Fifth Covid-19 wave may start in mid February, warns NHS

Transmission of Omicron variant has started in Karachi, Lahore and Islamabad, says an official of health ministry

December 29, 2021
The National Institute of Health (NIH) has confirmed that 75 cases of Omicron variant  have been detected in Pakistan. File photo
The National Institute of Health (NIH) has confirmed that 75 cases of Omicron variant  have been detected in Pakistan. File photo

ISLAMABAD: Pakistan may experience the fifth wave of Covid-19 in the mid of February 2022 with daily detection of around 3,000-4,000 cases per day as community transmission of Omicron variant of the SARS-CoV-2 or Coronavirus has started in the major cities of Pakistan, especially in Karachi, Lahore and Islamabad where so far 75 people were found infected with the Variant of Concern (VoC), officials warned on Tuesday.

“Transmission of Omicron variant of the SARS-CoV-2 has started in Karachi, Lahore and Islamabad and we fear rise of Covid-19 cases all over the country in the coming two weeks.

Pakistan may experience the fifth wave of the Covid-19 in the middle of February 2022 with number of daily cases rising to 3,000 to 4,000," an official of the National Health Services, Regulations and Coordination (NHS,R&C) told The News.

The National Institute of Health (NIH), Islamabad, also confirmed that so far 75 cases of Omicron variant were confirmed in Pakistan, including 33 in Karachi where the first case was reported on December 13, 2021 while 17 cases of Omicron variant have been reported from Islamabad and 13 in Lahore.

The NHS official further claimed that most of the Omicron variant cases were ‘asymptomatic’, which indicates that it could be spreading silently in the major cities where only a few labs had the capacity to pick the suspected cases and then report it to the National Institute of Health (NIH), Islamabad, and Aga Khan University Hospital (AKUH) for confirmation through Whole Genome Sequencing.

“There are seven or eight labs in entire Pakistan with the capacity to detect the mutations in the virus that indicate that it is the Omicron variant. Once these labs have the suspected cases, they refer it to NIH or AKUH Karachi for whole genome sequencing for confirmation. Probably, that’s why we are not seeing a large number of cases of this variant of concern but it is rapidly replacing Delta variant in Pakistan”, the official warned.

To a query, the NHS official said use of inactivated virus vaccines, especially Sinopharm and Sinovac as well as a ‘pre-existing non-specific immunity’, could prevent Pakistani population from severe disease from the Omicron variant and added that with almost 50 percent Pakistani population vaccinated, this variant could also provide the required herd immunity in a shorter span of time.
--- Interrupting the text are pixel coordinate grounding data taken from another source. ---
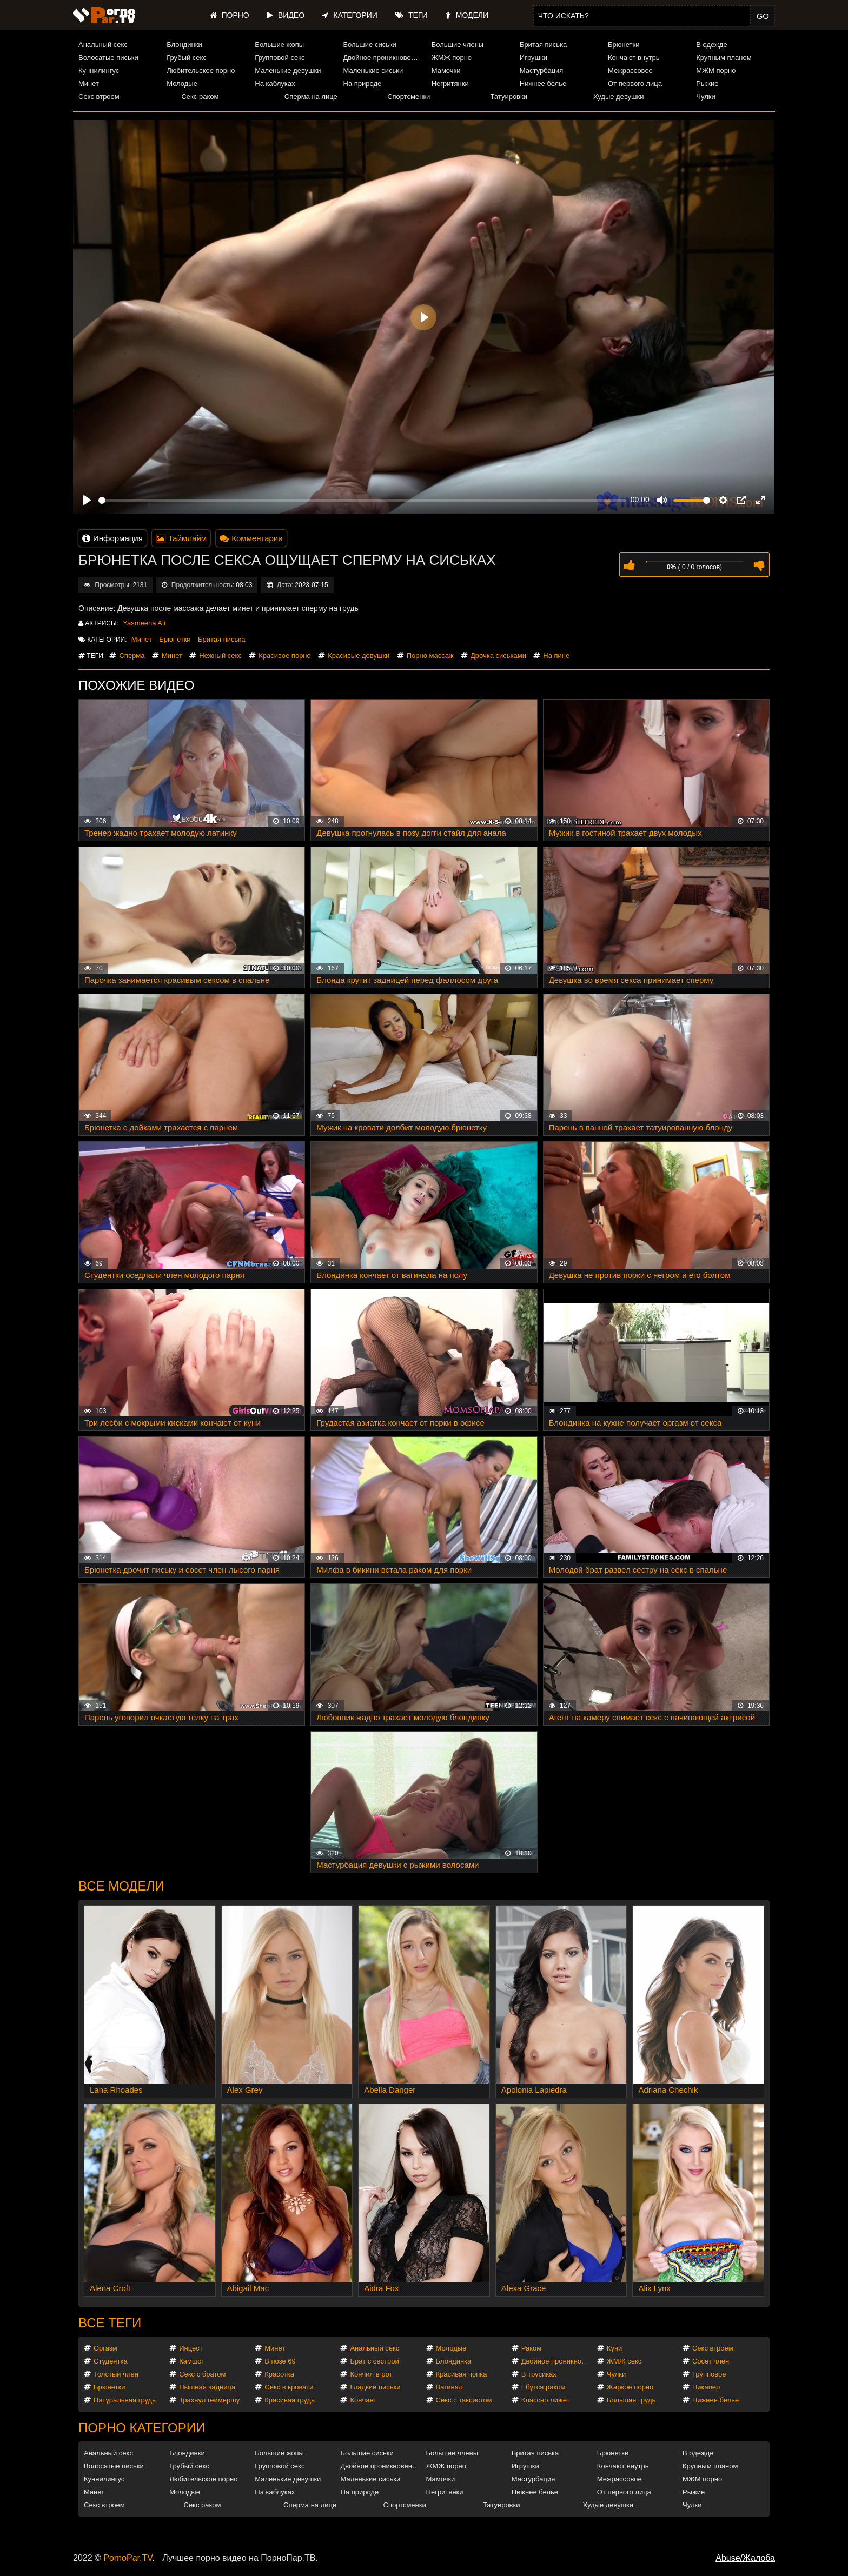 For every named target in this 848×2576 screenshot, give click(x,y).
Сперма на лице (310, 96)
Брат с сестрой (374, 2361)
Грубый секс (187, 58)
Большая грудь (631, 2400)
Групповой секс (279, 58)
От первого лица (635, 83)
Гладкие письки (375, 2387)
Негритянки (450, 83)
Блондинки (184, 45)
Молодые (182, 83)
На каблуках (275, 83)
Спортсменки (408, 96)
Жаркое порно (630, 2387)
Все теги (109, 2322)
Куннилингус (98, 70)
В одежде (711, 45)
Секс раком (199, 96)
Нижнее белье (543, 83)
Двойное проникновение (382, 58)
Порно (229, 15)
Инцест (191, 2348)
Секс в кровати (288, 2387)
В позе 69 (280, 2361)
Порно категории (141, 2427)
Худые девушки (618, 96)
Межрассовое (630, 70)
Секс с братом (202, 2374)
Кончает (363, 2400)
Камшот (191, 2361)
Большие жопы (279, 45)
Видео (285, 15)
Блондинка (454, 2361)
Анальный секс (103, 45)
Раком (531, 2348)
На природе (362, 83)
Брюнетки (623, 45)
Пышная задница (207, 2387)
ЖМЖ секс (624, 2361)
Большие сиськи (369, 45)
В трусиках (538, 2374)
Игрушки (533, 58)
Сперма (131, 655)
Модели (467, 15)
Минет (88, 83)
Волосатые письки (108, 58)
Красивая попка (461, 2374)
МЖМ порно (716, 70)
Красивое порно (285, 655)
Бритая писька (543, 45)
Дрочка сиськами (498, 655)
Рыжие (707, 83)
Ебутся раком (543, 2387)
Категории (349, 15)
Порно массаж (430, 655)
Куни (614, 2348)
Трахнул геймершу (209, 2400)
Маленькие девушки (288, 70)
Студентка (111, 2361)
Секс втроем (99, 96)
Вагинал (449, 2387)
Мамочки (446, 70)
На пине (556, 655)
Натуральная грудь (125, 2400)
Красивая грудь (289, 2400)
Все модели (121, 1886)
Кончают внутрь (634, 58)
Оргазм (105, 2348)
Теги (411, 15)
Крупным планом (723, 58)
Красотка (279, 2374)
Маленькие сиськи (373, 70)
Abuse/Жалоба (745, 2557)
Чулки (705, 96)
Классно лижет (545, 2400)
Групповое (709, 2374)
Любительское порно (201, 70)
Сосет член (710, 2361)
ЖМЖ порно (452, 58)
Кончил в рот (371, 2374)
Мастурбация (542, 70)
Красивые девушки (358, 655)
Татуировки (509, 96)
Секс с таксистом (464, 2400)
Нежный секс (220, 655)
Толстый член (116, 2374)
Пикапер (706, 2387)
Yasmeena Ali (144, 623)
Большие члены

Officials at the Dow University of Health Sciences (DUHS) Karachi and Aga Khan University Hospital (AKUH) said they have detected several suspected Omicron variant cases and were now trying to get them confirmed through whole genome sequencing. "We would be able to confirm Omicron variant cases by Thursday," an official of the DUHS said.
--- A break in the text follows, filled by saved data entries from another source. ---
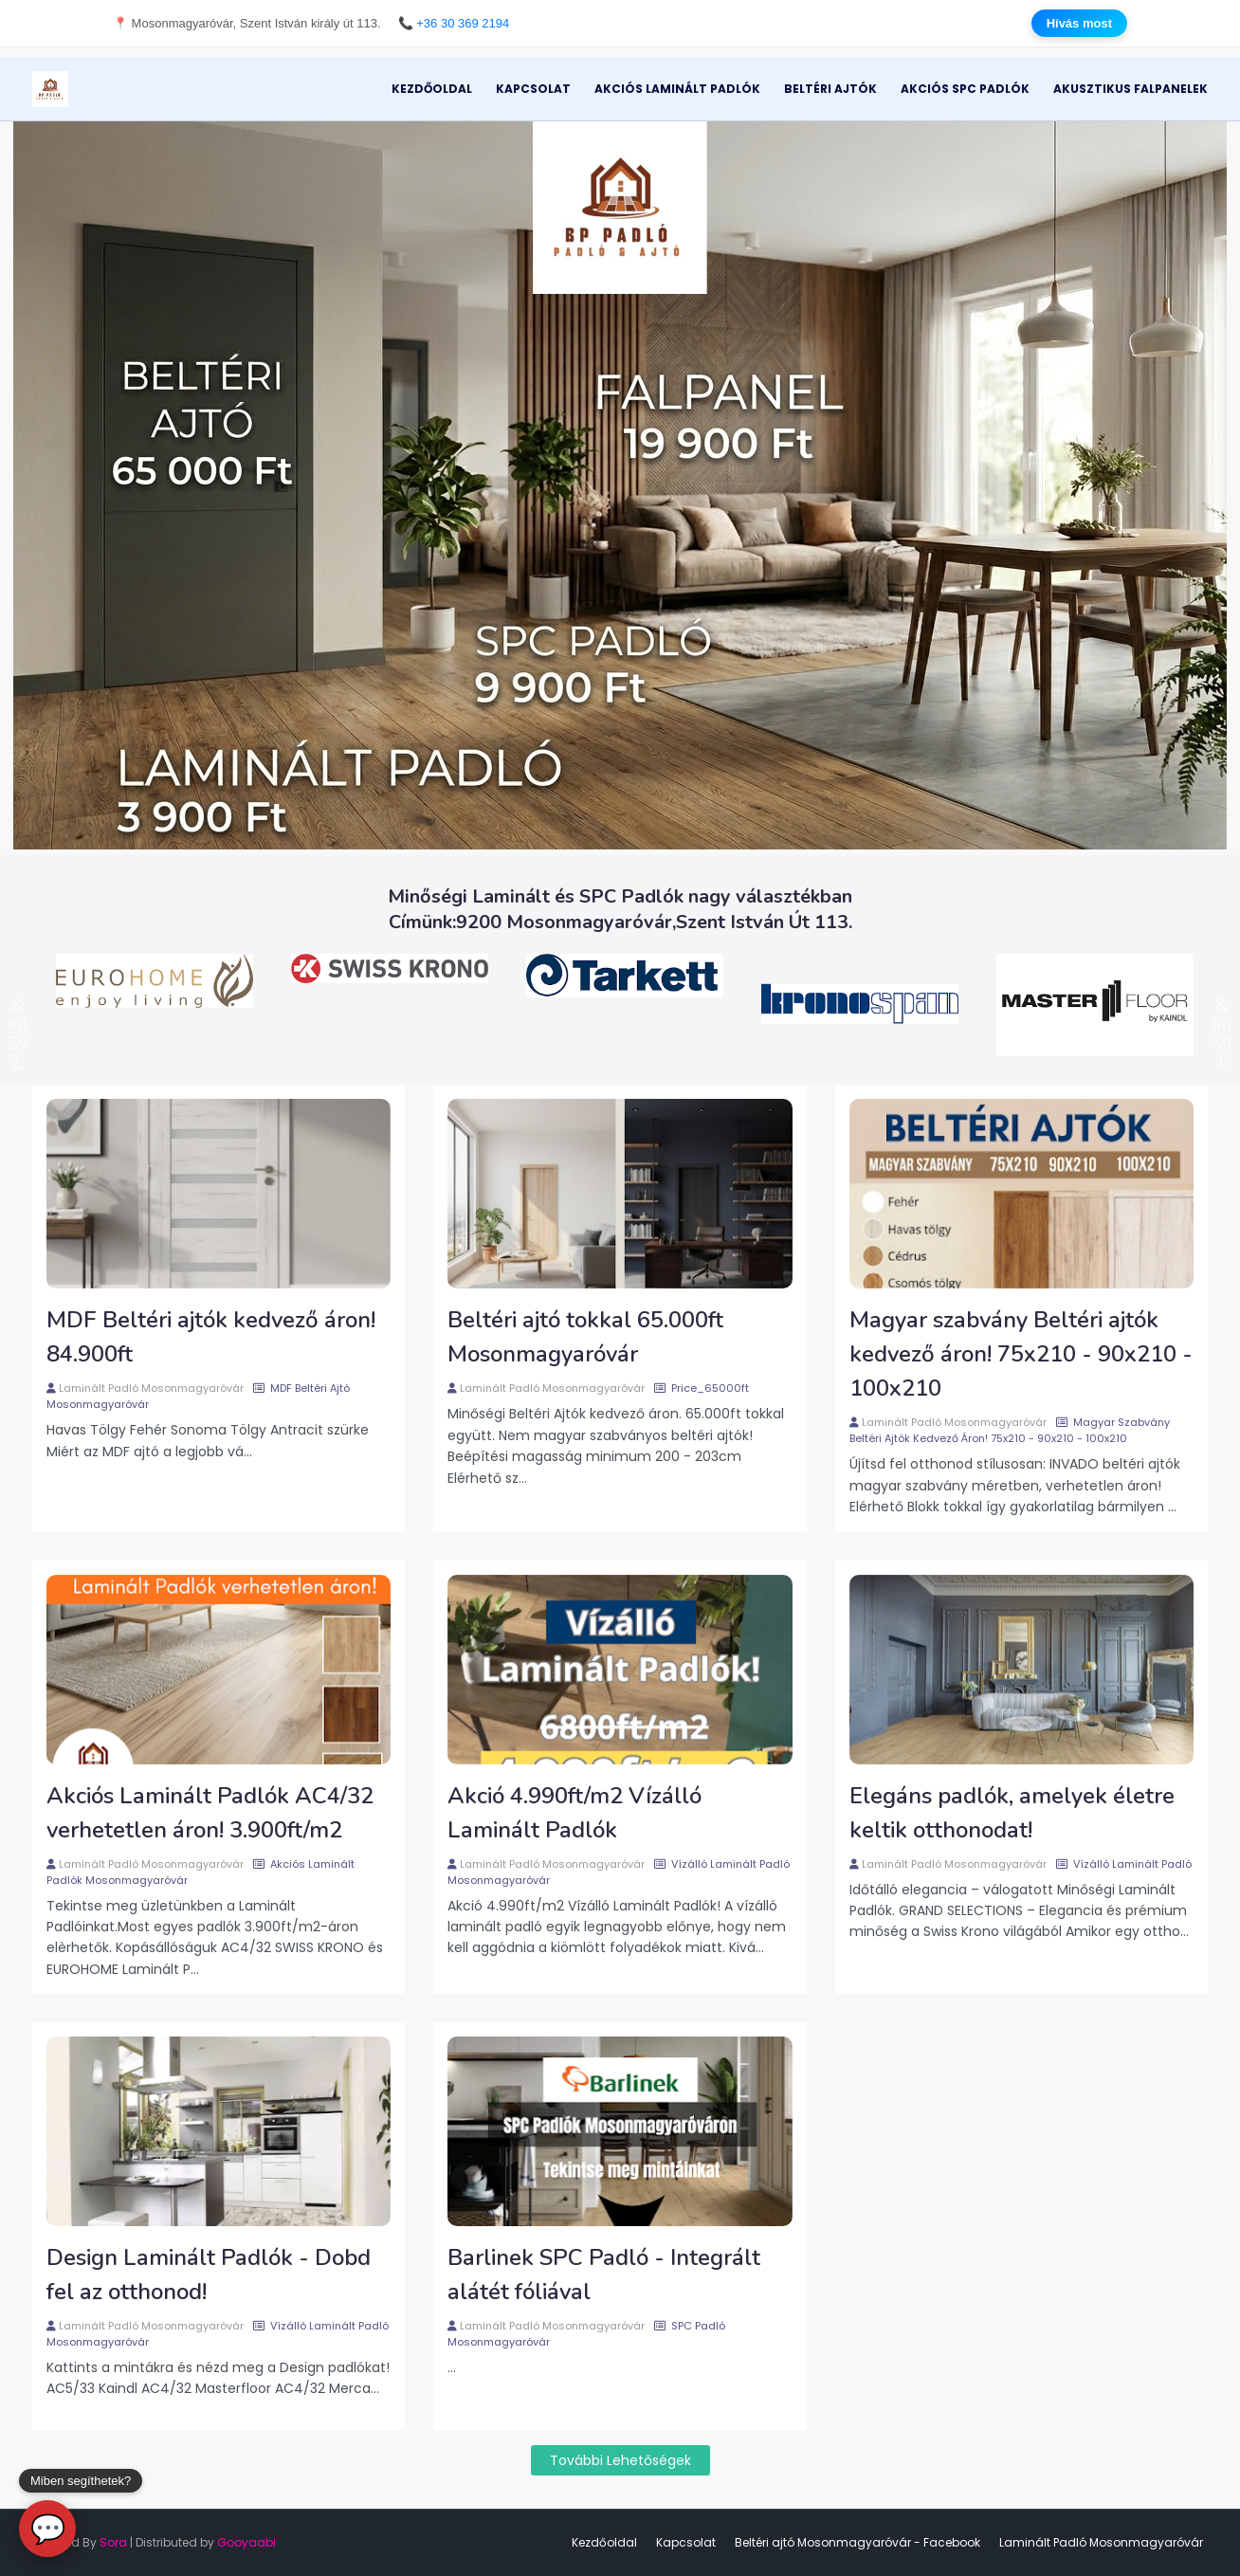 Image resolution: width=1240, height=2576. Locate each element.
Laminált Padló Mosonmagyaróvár (151, 1388)
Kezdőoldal (604, 2542)
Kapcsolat (686, 2542)
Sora (113, 2542)
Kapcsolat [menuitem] (533, 89)
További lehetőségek (620, 2460)
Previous (18, 1005)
But the officials at the International Center for Chemical and Biological Sciences (ICCBS), University of Karachi, said they were continuously monitoring the Covid-19 positive cases and so far they had not seen any suspected case of Omicron variant in Sindh.

“We have urged the Sindh health department to send us the samples of suspected cases as we have the capability to perform whole genome sequencing within two days. So far we have only seen Delta and Kappa variants in Sindh," Director ICCBS Prof. Dr. Iqbal Chaudhry told The News.
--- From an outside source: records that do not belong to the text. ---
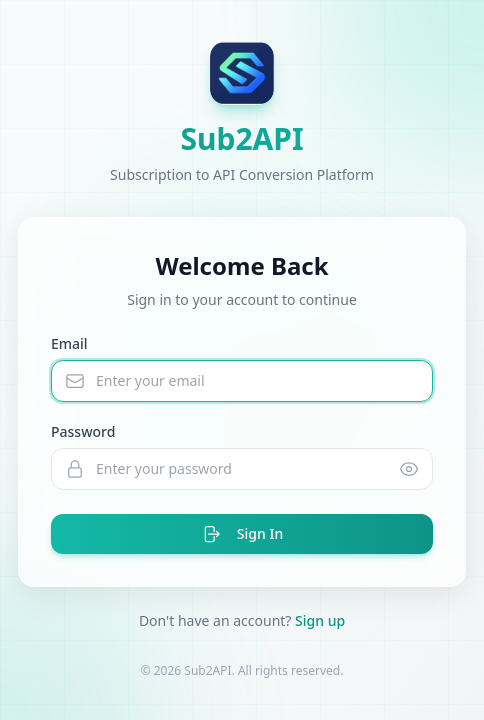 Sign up (320, 620)
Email (69, 343)
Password (83, 431)
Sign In (242, 534) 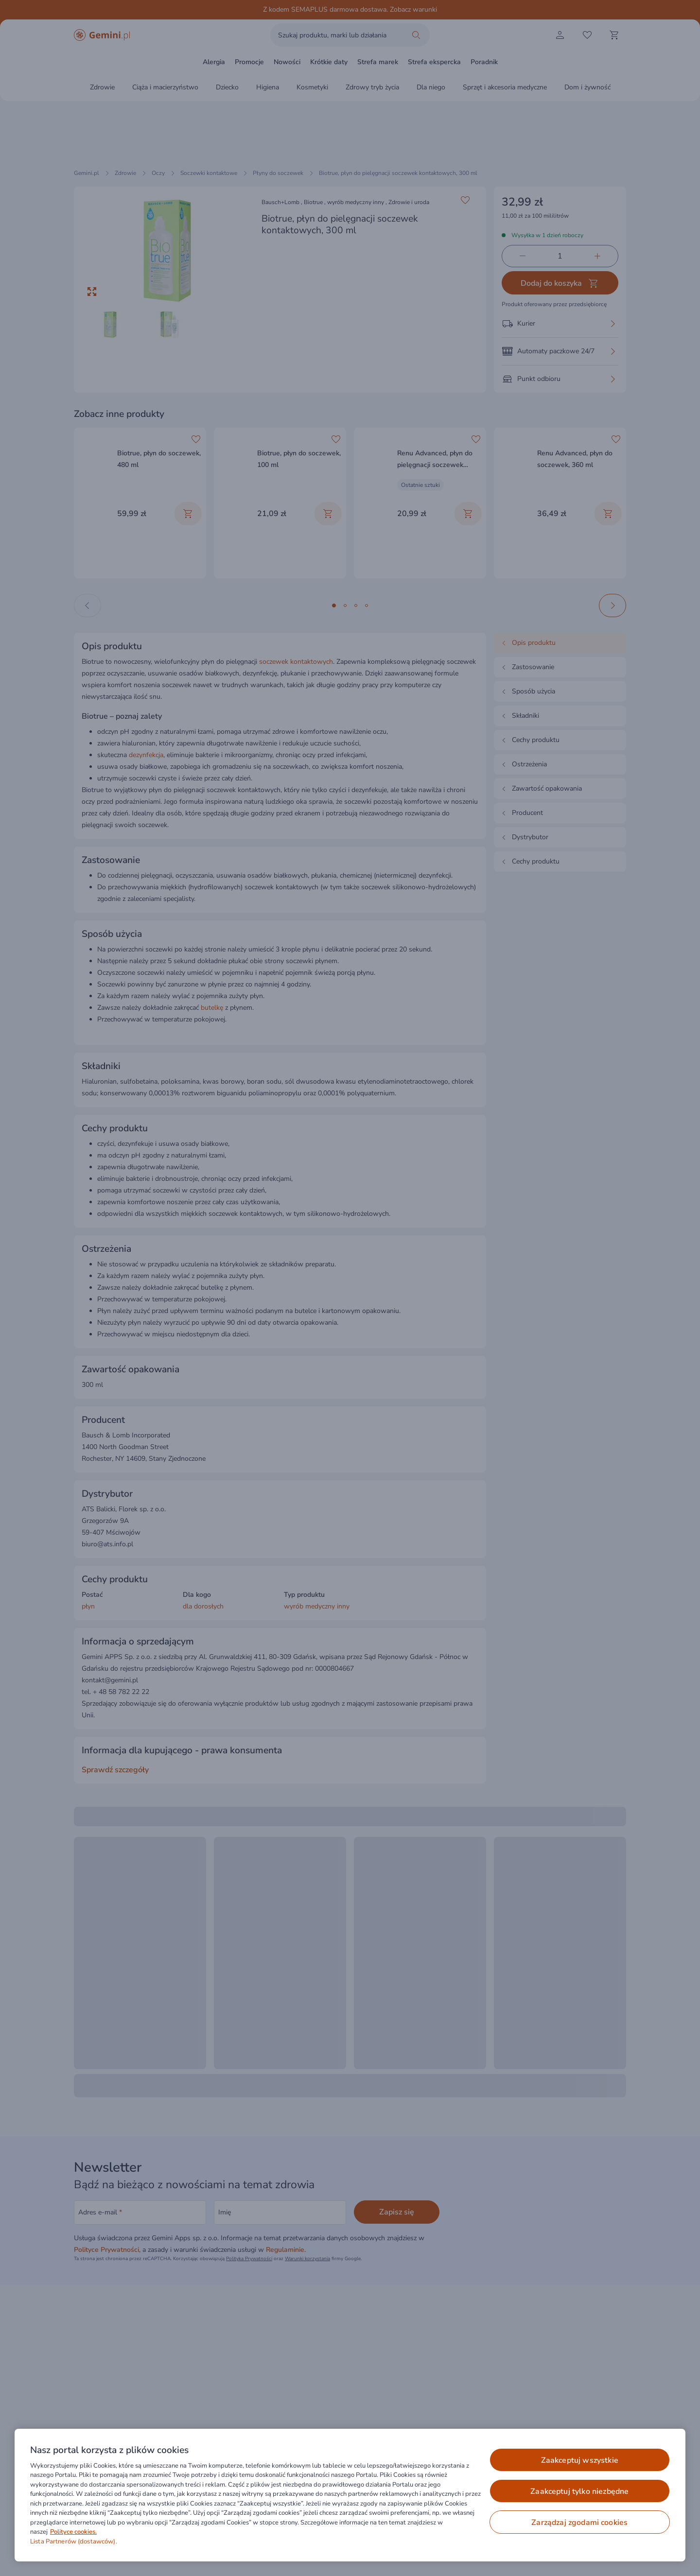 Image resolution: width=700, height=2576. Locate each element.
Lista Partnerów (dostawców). (73, 2541)
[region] (350, 2495)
The molecular genetics experts said no commercial lab in Karachi or anywhere in the country was detecting the Omicron variant although its kit was now available in the country.

 The “kit for the detection of Omicron variant is available in market like the kit for detection of Delta variant. Only the research labs at major varsities are doing the detection through whole genome sequencing”, Dr. Muhammad Zohaib, a molecular scientist at Children’s Hospital Karachi, said.